L’accompagnement du chant grégorien a fait couler beaucoup d’encre et suscité des polémiques que certains « puristes » ont poussées un peu trop loin. Il faut dire que les exagérations ont été multiples. D’un côté il y a les musicologues médiévistes qui ne jurent que par une sorte d’archéologie expérimentale, très intéressante, mais présentée comme seule approche valable (ce qui en fait une vérité tronquée). De l’autre côté il y a les grégorianistes catholiques qui considèrent que tout ce qui mérite d’être connu ne peut venir que de l’Abbaye de Solesmes (ce qui est une vérité également tronquée). De ces deux « bords » sont apparu deux visions de l’accompagnement du chant grégorien :
- les médiévistes estiment que l’accompagnement était pratiqué, et s’appuient sur le traité anonyme Musica Enchiriadis (IX e s.) qui atteste en effet de sa pratique, mais se réfère aussi à une polyphonie qui commence tout juste à émerger. On sait aussi que l’orgue apparaît à cette époque dans les lieux de culte, et qu’on ne peut s’en servir que pour tenir des notes. La conclusion est évidente, mais les médiévistes, notamment Marcel Pérès, tiennent à pratiquer des bourdons vocaux, et qui plus est à l’octave grave, en s’appuyant sur une pratique de l’église d’orient. Si celle-ci a eu de l’influence sur le Moyen Age occidental, on ne peut pas affirmer que le chant grégorien fut une copie à ce point semblable à la pratique orientale.

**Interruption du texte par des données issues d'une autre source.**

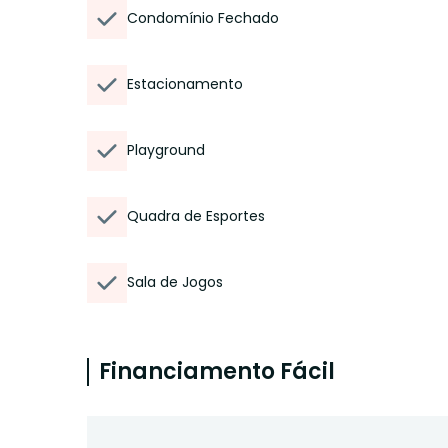
Condomínio Fechado
Estacionamento
Playground
Quadra de Esportes
Sala de Jogos
Financiamento Fácil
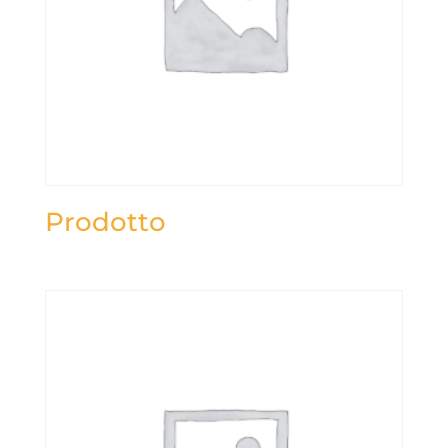
Prodotto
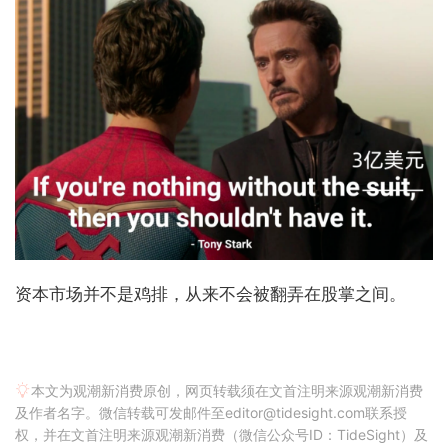
资本市场并不是鸡排，从来不会被翻弄在股掌之间。
本文为观潮新消费原创，网页转载须在文首注明来源观潮新消费
及作者名字。微信转载可发邮件至editor@tidesight.com联系授
权，并在文首注明来源观潮新消费（微信公众号ID：TideSight）及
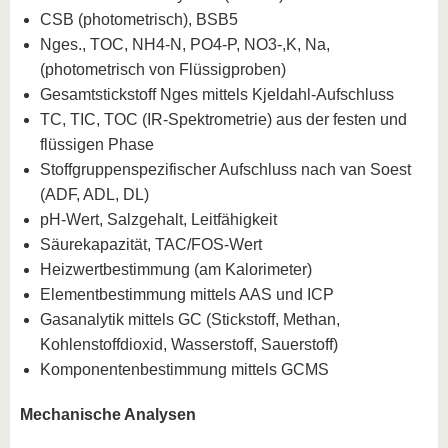
CSB (photometrisch), BSB5
Nges., TOC, NH4-N, PO4-P, NO3-,K, Na,
(photometrisch von Flüssigproben)
Gesamtstickstoff Nges mittels Kjeldahl-Aufschluss
TC, TIC, TOC (IR-Spektrometrie) aus der festen und
flüssigen Phase
Stoffgruppenspezifischer Aufschluss nach van Soest
(ADF, ADL, DL)
pH-Wert, Salzgehalt, Leitfähigkeit
Säurekapazität, TAC/FOS-Wert
Heizwertbestimmung (am Kalorimeter)
Elementbestimmung mittels AAS und ICP
Gasanalytik mittels GC (Stickstoff, Methan,
Kohlenstoffdioxid, Wasserstoff, Sauerstoff)
Komponentenbestimmung mittels GCMS
Mechanische Analysen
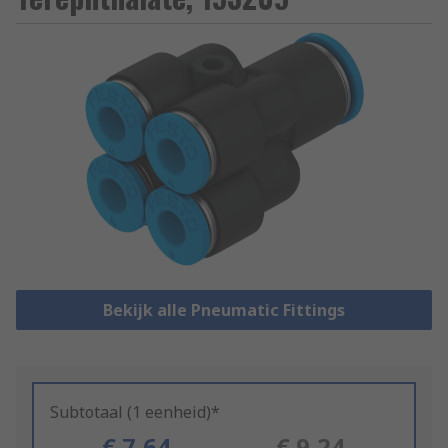
Bekijk alle Pneumatic Fittings
Subtotaal (1 eenheid)*
€ 7,64
€ 9,24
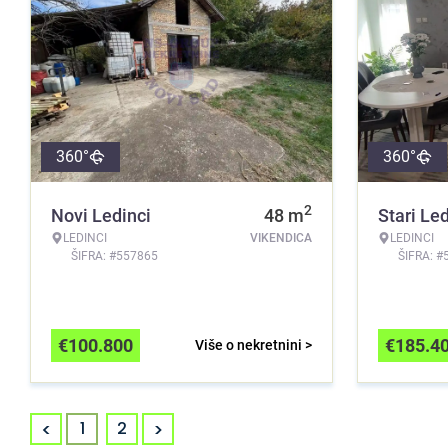
360°
360°
2
Novi Ledinci
48
m
Stari Led
LEDINCI
VIKENDICA
LEDINCI
ŠIFRA: #557865
ŠIFRA: #
€
100.800
€
185.4
Više o nekretnini >
<
>
1
2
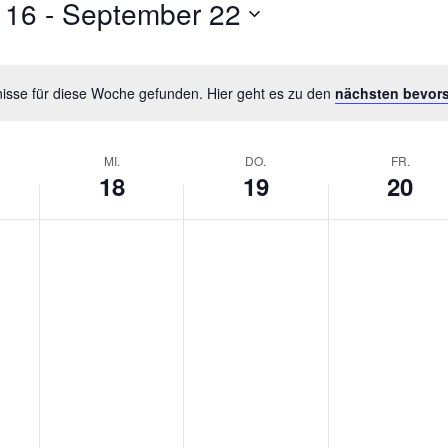
 16
 - 
September 22
isse für diese Woche gefunden. Hier geht es zu den
nächsten bevor
MI.
DO.
FR.
18
19
20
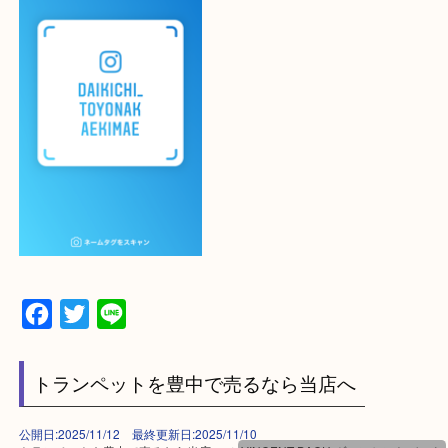
ご不安な方は一度ご参考までに！
大吉 豊中駅前店に来てよかった！と思っていただけ
一点一点を丁寧に査定いたします！
最後に当店のInstagramです！
よかったらご登録お願いします！！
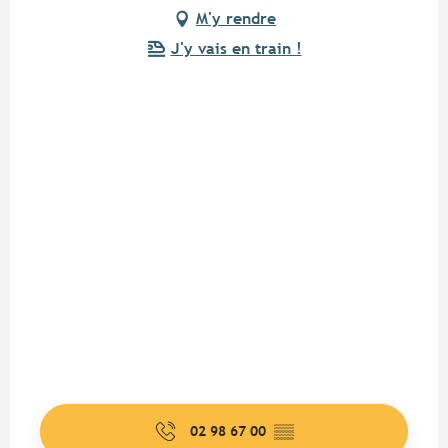
M'y rendre
J'y vais en train !
02 98 67 00
▒▒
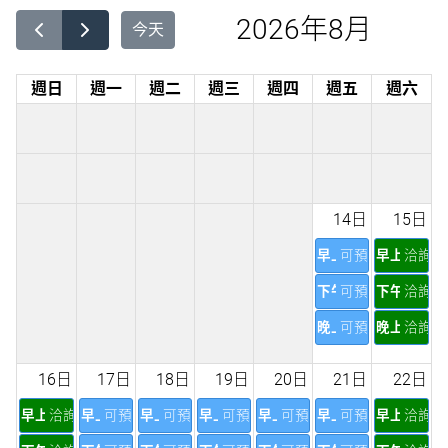
2026年8月
今天
週日
週一
週二
週三
週四
週五
週六
14日
15日
早上
可預訂
早上
洽詢
下午
可預訂
下午
洽詢
晚上
可預訂
晚上
洽詢
16日
17日
18日
19日
20日
21日
22日
早上
洽詢
早上
可預訂
早上
可預訂
早上
可預訂
早上
可預訂
早上
可預訂
早上
洽詢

- les grégorianistes catholiques « solesmiens » ont comporté en leurs rangs de véritables chevaliers anti-accompagnement, qui ont véritablement combattu les médiévistes, parfois avec un mordant regrettable. Par exemple en préférant dénoncer l’utilisation du bourdon en l’appelant intentionnellement « ison » (terme grec que n’utilisent pas les médiévistes) alors que le Moyen Age français le connaissait sous le nom d' »organum » (terme utilisé par les mêmes médiévistes). Surtout, ces puristes écartaient systématiquement la mention du traité Musica Enchiriadis, ce qui n’était pas très objectif ! Mais ils avaient aussi en ligne de mire différents livres d’accompagnements du chant grégorien écrits dans un style romantique, et en cela ils avaient tout à fait raison : ces livres sont autant d’erreurs de fond !

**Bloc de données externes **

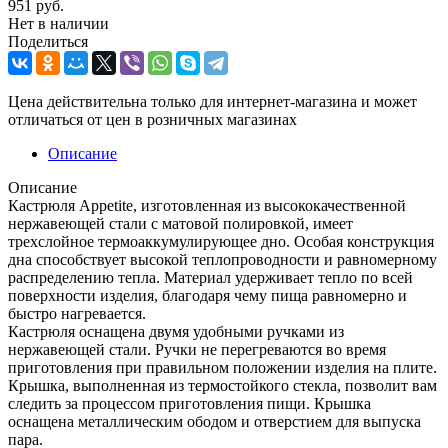
951
руб.
Нет в наличии
Поделиться
Цена действительна только для интернет-магазина и может
отличаться от цен в розничных магазинах
Описание
Описание
Кастрюля Appetite, изготовленная из высококачественной
нержавеющей стали с матовой полировкой, имеет
трехслойное термоаккумулирующее дно. Особая конструкция
дна способствует высокой теплопроводности и равномерному
распределению тепла. Материал удерживает тепло по всей
поверхности изделия, благодаря чему пища равномерно и
быстро нагревается.
Кастрюля оснащена двумя удобными ручками из
нержавеющей стали. Ручки не перегреваются во время
приготовления при правильном положении изделия на плите.
Крышка, выполненная из термостойкого стекла, позволит вам
следить за процессом приготовления пищи. Крышка
оснащена металлическим ободом и отверстием для выпуска
пара.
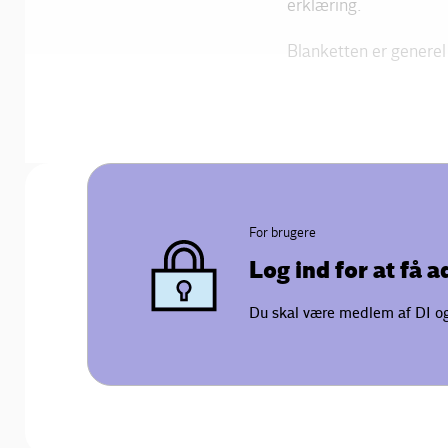
erklæring.
Blanketten er generel
For brugere
Log ind for at få 
Du skal være medlem af DI og 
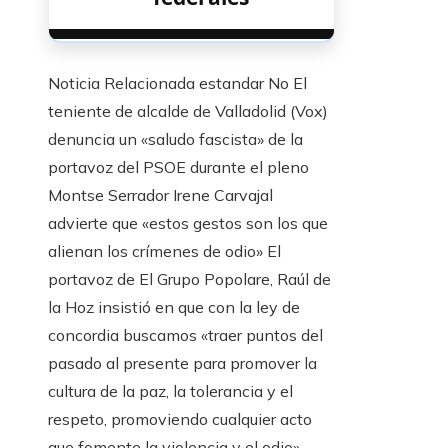
Noticia Relacionada estandar No El
teniente de alcalde de Valladolid (Vox)
denuncia un «saludo fascista» de la
portavoz del PSOE durante el pleno
Montse Serrador Irene Carvajal
advierte que «estos gestos son los que
alienan los crímenes de odio» El
portavoz de El Grupo Popolare, Raúl de
la Hoz insistió en que con la ley de
concordia buscamos «traer puntos del
pasado al presente para promover la
cultura de la paz, la tolerancia y el
respeto, promoviendo cualquier acto
que fomente la violencia y el odio».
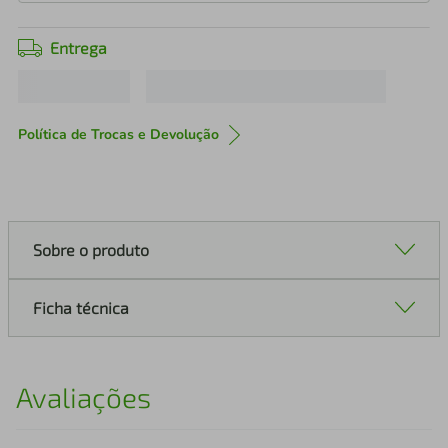
Entrega
Política de Trocas e Devolução
Sobre o produto
Ficha técnica
Avaliações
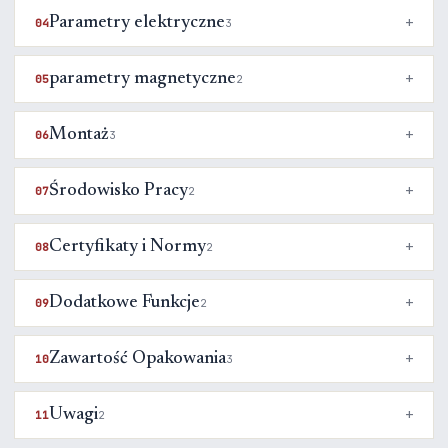
Parametry elektryczne
04
3
parametry magnetyczne
05
2
Montaż
06
3
Środowisko Pracy
07
2
Certyfikaty i Normy
08
2
Dodatkowe Funkcje
09
2
Zawartość Opakowania
10
3
Uwagi
11
2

Or il y a une voie médiane. Il a existé dès le XIXe s., noyés dans la masse, quelques musiciens qui étaient en quelque sorte des Viollet-le-Duc de la musique sacrée, voulant retrouver les méthodes musicales modales du Moyen Age en matière de chant grégorien. L’un d’eux, particulièrement, fut Louis Niedermeyer, à qui l’on doit le style flamboyant qui devint la grande tradition de Notre-Dame de Paris jusqu’au Chanoine Jehan Revert et Pierre Cochereau. Une école musicale qui, aujourd’hui, n’est plus portée par leurs successeurs, plus soucieux d’un style liturgique « gallicano-lustigérien » créé ex nihilo.

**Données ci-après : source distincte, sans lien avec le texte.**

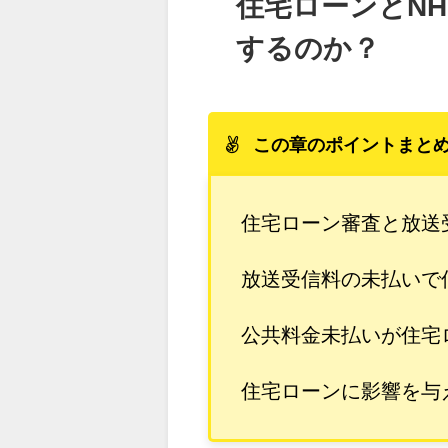
住宅ローンとN
するのか？
この章のポイントまと
住宅ローン審査と放送
放送受信料の未払いで
公共料金未払いが住宅
住宅ローンに影響を与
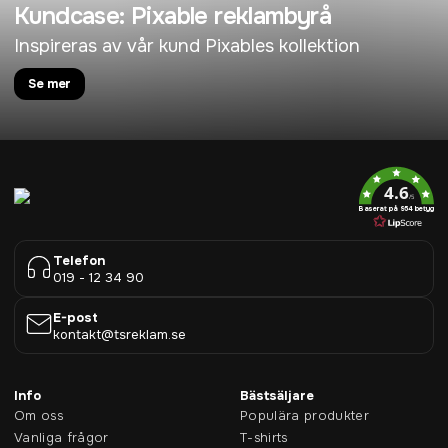
Kundcase: Pixable reklambyrå
Inspireras av vår kund Pixables kollektion
Se mer
4.6
/5
Baserat på 954 betyg
Telefon
019 - 12 34 90
E-post
kontakt@tsreklam.se
Info
Bästsäljare
Om oss
Populära produkter
Vanliga frågor
T-shirts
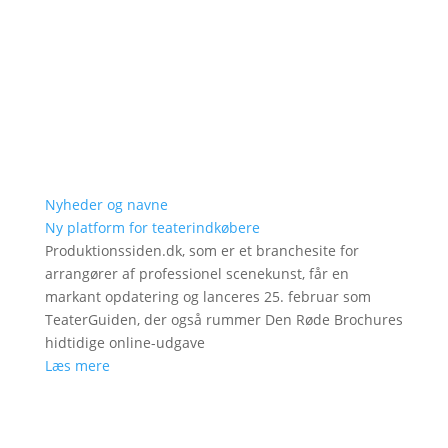
Nyheder og navne
Ny platform for teaterindkøbere
Produktionssiden.dk, som er et branchesite for
arrangører af professionel scenekunst, får en
markant opdatering og lanceres 25. februar som
TeaterGuiden, der også rummer Den Røde Brochures
hidtidige online-udgave
Læs mere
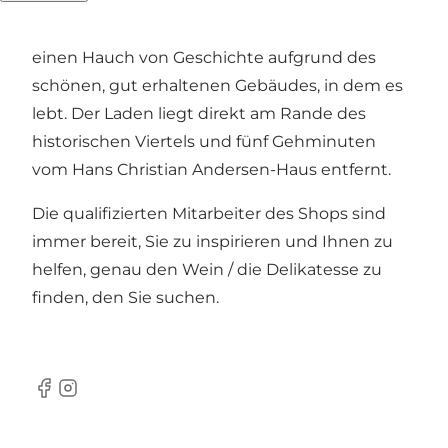
außergewöhnlich charmante Geschäft strotzt
vor Hygge und guter Laune, ergänzt durch
einen Hauch von Geschichte aufgrund des
schönen, gut erhaltenen Gebäudes, in dem es
lebt. Der Laden liegt direkt am Rande des
historischen Viertels und fünf Gehminuten
vom Hans Christian Andersen-Haus entfernt.
Die qualifizierten Mitarbeiter des Shops sind
immer bereit, Sie zu inspirieren und Ihnen zu
helfen, genau den Wein / die Delikatesse zu
finden, den Sie suchen.
Facebook
Instagram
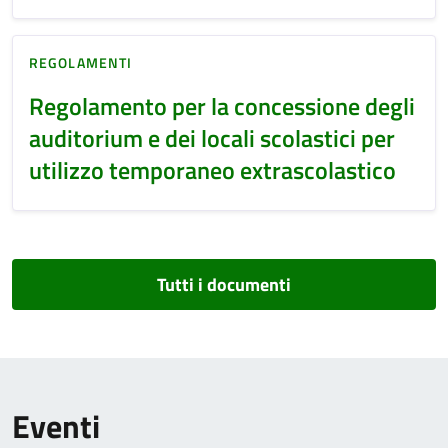
REGOLAMENTI
Regolamento per la concessione degli
auditorium e dei locali scolastici per
utilizzo temporaneo extrascolastico
Tutti i documenti
Eventi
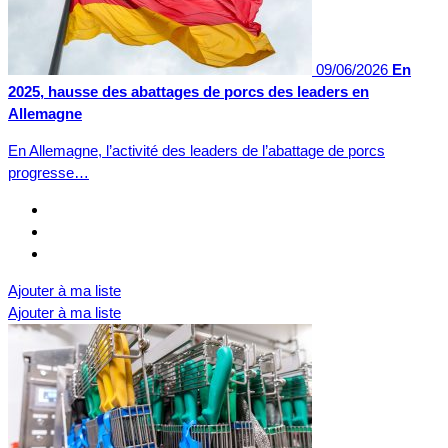
09/06/2026
En
2025, hausse des abattages de porcs des leaders en
Allemagne
En Allemagne, l’activité des leaders de l’abattage de porcs
progresse…
Ajouter à ma liste
Ajouter à ma liste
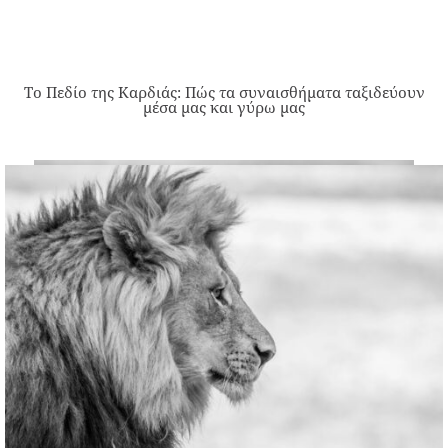
Το Πεδίο της Καρδιάς: Πώς τα συναισθήματα ταξιδεύουν
μέσα μας και γύρω μας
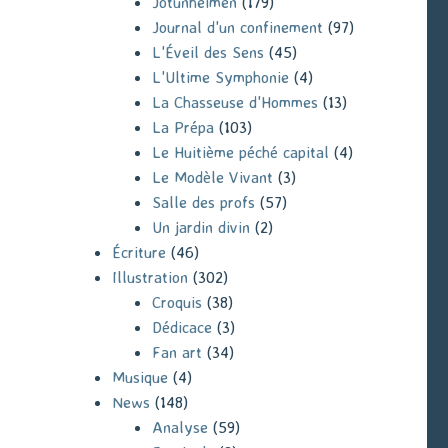
Jotunheimen
(179)
Journal d'un confinement
(97)
L'Éveil des Sens
(45)
L'Ultime Symphonie
(4)
La Chasseuse d'Hommes
(13)
La Prépa
(103)
Le Huitième péché capital
(4)
Le Modèle Vivant
(3)
Salle des profs
(57)
Un jardin divin
(2)
Écriture
(46)
Illustration
(302)
Croquis
(38)
Dédicace
(3)
Fan art
(34)
Musique
(4)
News
(148)
Analyse
(59)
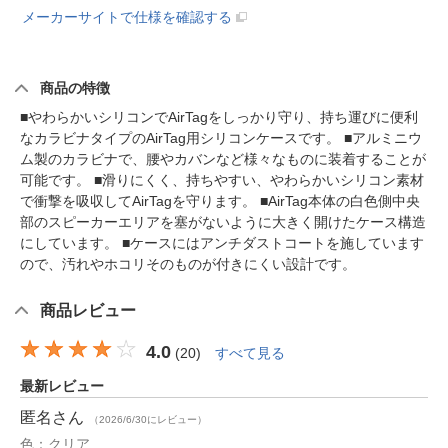
メーカーサイトで仕様を確認する
商品の特徴
■やわらかいシリコンでAirTagをしっかり守り、持ち運びに便利
なカラビナタイプのAirTag用シリコンケースです。 ■アルミニウ
ム製のカラビナで、腰やカバンなど様々なものに装着することが
可能です。 ■滑りにくく、持ちやすい、やわらかいシリコン素材
で衝撃を吸収してAirTagを守ります。 ■AirTag本体の白色側中央
部のスピーカーエリアを塞がないように大きく開けたケース構造
にしています。 ■ケースにはアンチダストコートを施しています
ので、汚れやホコリそのものが付きにくい設計です。
商品レビュー
4.0
(
20
)
すべて見る
最新レビュー
匿名
さん
（2026/6/30にレビュー）
色：クリア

Cette voie médiane consiste tout simplement à replacer l’accompagnement du chant grégorien à l’orgue, à réduire le nombre de notes d’accompagnement et à les situer dans la tessiture de la voix des chantres, et ainsi à retrouver la pratique du clavier sur un petit orgue positif d’une étendue d’environ deux octaves. Voilà qui peut paraître absurde pour un organiste qui ne connaît pas le chant grégorien. Pourtant, l’expérimentation montre qu’un si petit espace sonore permet de retrouver des fondements qui en disent long sur une pratique harmonique médiévale qui est en faite une véritable métaphysique musicale, celle que l’on comprenait de Platon à Boece, qui a été perdue de vue à la Renaissance, et méprisée par l’orgueil de la « musique contemporaine » du XXe s.